After all it’s been through over the past four years, and the major challenges that two of the UK’s most successful manufacturing sectors (aerospace and automotive manufacturing) are currently facing following the slump in air travel and new car sales, is it ready?

Stephen Phipson, CBE is the Chief Executive of Make UK, the UK’s biggest manufacturing support organisation. While he is very concerned about some areas of UK manufacturing and their supply chains, he says there are wider reasons for optimism.

“The government is about to start refreshing the industrial strategy, which will be green focused, and there will be some major opportunities for manufacturers,” he said.

One nascent green technology which he is particularly excited about is carbon capture, use and storage (CCUS).

“This is an emissions reduction technology that can be applied across the energy system. CCUS captures carbon dioxide (CO2) from fuel combustion or industrial processes, and either reuses it as a resource to create new products or services, or stores it deep underground in geological formations, effectively sending it back where it came from.”

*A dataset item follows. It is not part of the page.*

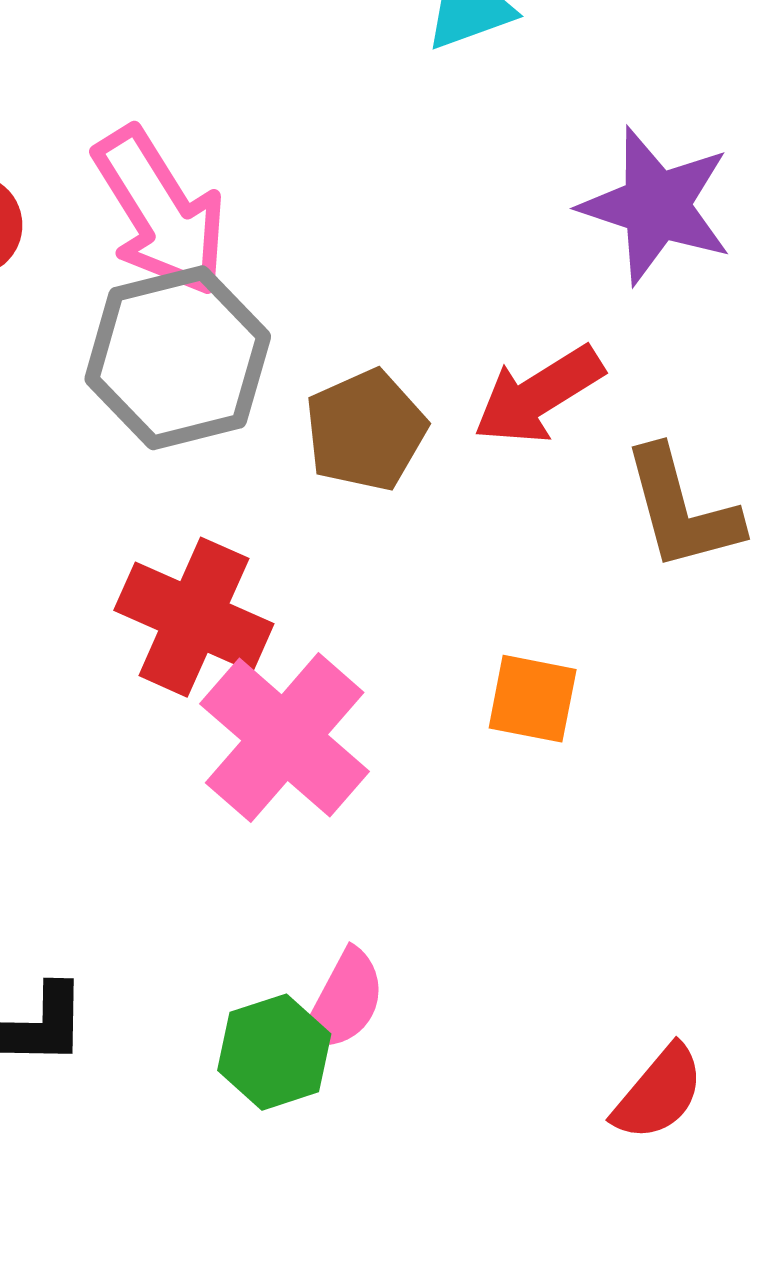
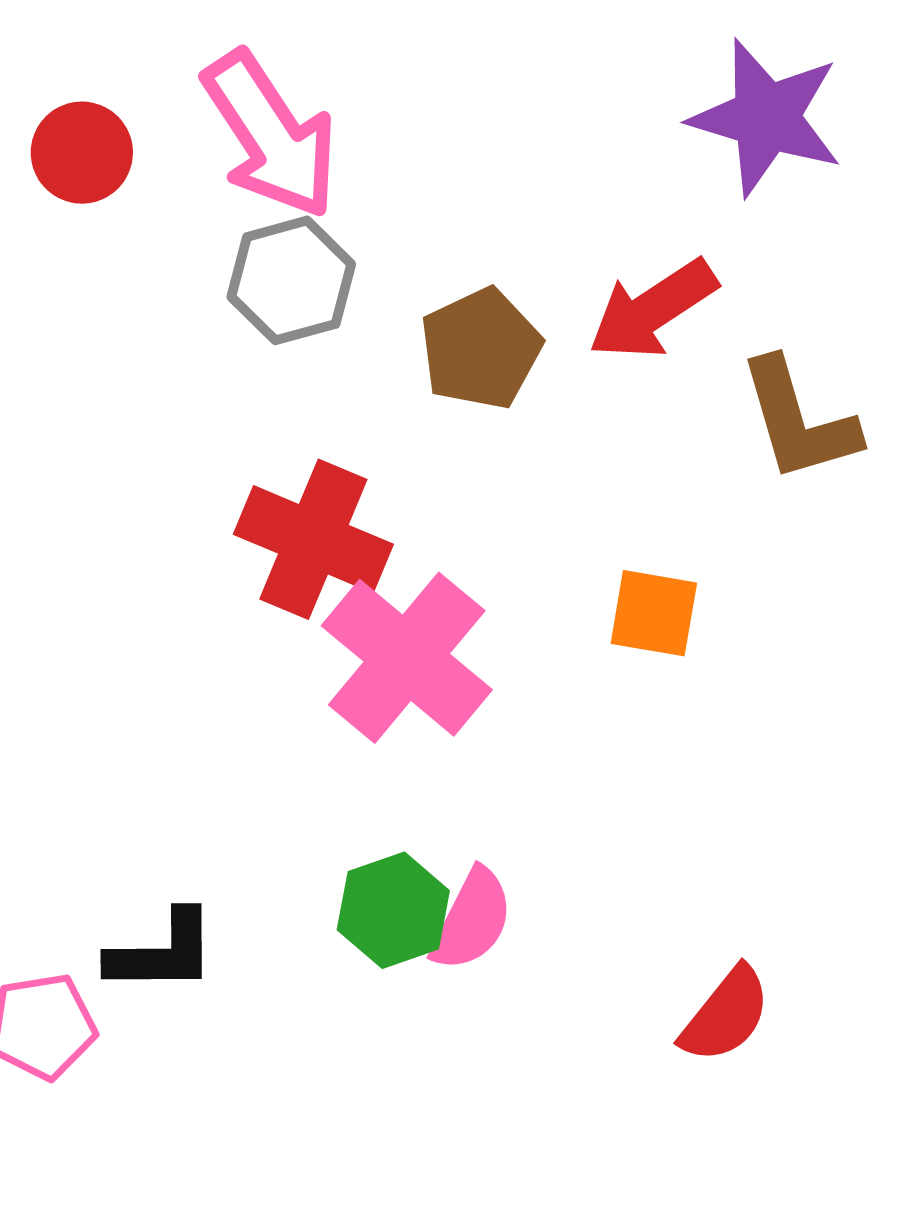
gray hexagon: (178, 358) -> (291, 280), size x0.7
green hexagon: (274, 1052) -> (393, 910), moved
red semicircle: (659, 1093) -> (726, 1015), moved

CCUS technologies also provide the foundation for carbon removal or "negative emissions" when the CO2 comes from bio-based processes, or directly from the atmosphere.

“The technology is there – we just need some pump priming from government to get it going,” said Stephen.

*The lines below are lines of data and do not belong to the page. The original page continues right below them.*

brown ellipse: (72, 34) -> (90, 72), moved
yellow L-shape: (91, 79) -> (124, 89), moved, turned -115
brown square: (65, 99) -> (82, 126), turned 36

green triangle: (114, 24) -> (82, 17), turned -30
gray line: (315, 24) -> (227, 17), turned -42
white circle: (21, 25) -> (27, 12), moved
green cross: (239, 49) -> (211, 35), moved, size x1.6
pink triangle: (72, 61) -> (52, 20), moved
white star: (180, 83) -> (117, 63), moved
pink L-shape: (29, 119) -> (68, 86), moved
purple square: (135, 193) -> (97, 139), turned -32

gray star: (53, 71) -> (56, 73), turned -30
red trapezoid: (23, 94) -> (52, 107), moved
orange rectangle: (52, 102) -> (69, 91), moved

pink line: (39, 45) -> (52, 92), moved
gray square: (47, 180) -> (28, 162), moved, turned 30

Another technology where the UK is seen as a world leader is in the development of hydrogen as a zerocarbon fuel.

While hydrogen has been used in industrial processes for many years, the aim now is to produce the fuel without releasing carbon dioxide into the atmosphere. This can be done through green hydrogen – produced using renewable energy and electrolysis to split water, and blue hydrogen, which captures those emissions and stores them underground to prevent them causing climate change.

In Boris Johnson’s 10-point plan for a green industrial revolution, published last November, the Prime Minister said the government would set aside up to £500 million to invest in trialling hydrogen for heating and cooking in homes.

This would start with a hydrogen neighbourhood in 2023, moving to a hydrogen village by 2025, with an aim for a hydrogen town before the end of the decade.

Hydrogen (like nuclear fusion) has been touted for many years as the fuel of the future, but the technology hasn’t been ready. However, that could be changing said Stephen: “The UK is highly innovative in this area and other countries want access to our worldleading expertise,” he said.

So much so that the UK could use its knowledge in the development of hydrogen as a negotiating tool in trade deals, he thinks.

It’s innovations such as these which will help the UK manufacturing sector grow again, Stephen added.

“The UK is very, very good at high tech, innovative small volume manufacturing. We are also very good at automation, digitisation and logistics.

“We have become incredibly successful at assembly – you only have to look at Jaguar Land Rover in Warwickshire and

Nissan Sunderland, which is often cited as the most efficient car plant in Europe, for that.”

But before our manufacturing sector can emerge into the sunlit uplands, it’s looking like the UK will see a 12 per cent drop in manufacturing output in 2020.

To put that in perspective: in 2008 during the banking crisis manufacturing output fell by 11.7 per cent, and it took until 2019 to return to pre-2008 levels.

“We lost a decade of manufacturing in that time,” said Stephen. “We’re not going to see a V shaped recovery for manufacturing, and that is our challenge.”